>>>
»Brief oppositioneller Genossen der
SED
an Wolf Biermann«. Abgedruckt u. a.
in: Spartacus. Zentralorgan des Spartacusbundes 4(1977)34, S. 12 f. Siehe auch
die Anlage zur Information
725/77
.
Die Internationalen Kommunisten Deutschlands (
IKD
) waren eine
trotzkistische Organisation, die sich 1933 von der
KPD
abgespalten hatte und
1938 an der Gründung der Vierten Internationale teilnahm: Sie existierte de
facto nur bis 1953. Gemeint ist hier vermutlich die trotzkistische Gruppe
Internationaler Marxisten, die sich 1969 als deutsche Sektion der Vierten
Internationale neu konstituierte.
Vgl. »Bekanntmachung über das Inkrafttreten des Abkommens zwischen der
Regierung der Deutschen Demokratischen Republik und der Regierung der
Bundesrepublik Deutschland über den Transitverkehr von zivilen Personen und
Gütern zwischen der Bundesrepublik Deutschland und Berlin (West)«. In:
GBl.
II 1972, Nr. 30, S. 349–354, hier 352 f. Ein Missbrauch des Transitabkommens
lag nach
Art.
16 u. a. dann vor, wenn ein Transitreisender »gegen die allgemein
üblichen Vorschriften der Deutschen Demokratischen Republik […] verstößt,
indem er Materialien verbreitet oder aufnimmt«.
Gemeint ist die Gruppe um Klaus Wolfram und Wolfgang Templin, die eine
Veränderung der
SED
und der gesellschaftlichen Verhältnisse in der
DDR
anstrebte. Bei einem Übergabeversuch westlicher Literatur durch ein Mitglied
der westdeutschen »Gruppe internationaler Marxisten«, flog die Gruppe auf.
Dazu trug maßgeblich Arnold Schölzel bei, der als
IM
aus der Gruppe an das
<<<
• [To do]
Gather from the entries above all lines that include the string "sich".

• [Written solution]
trotzkistische Organisation, die sich 1933 von der
Internationaler Marxisten, die sich 1969 als deutsche Sektion der Vierten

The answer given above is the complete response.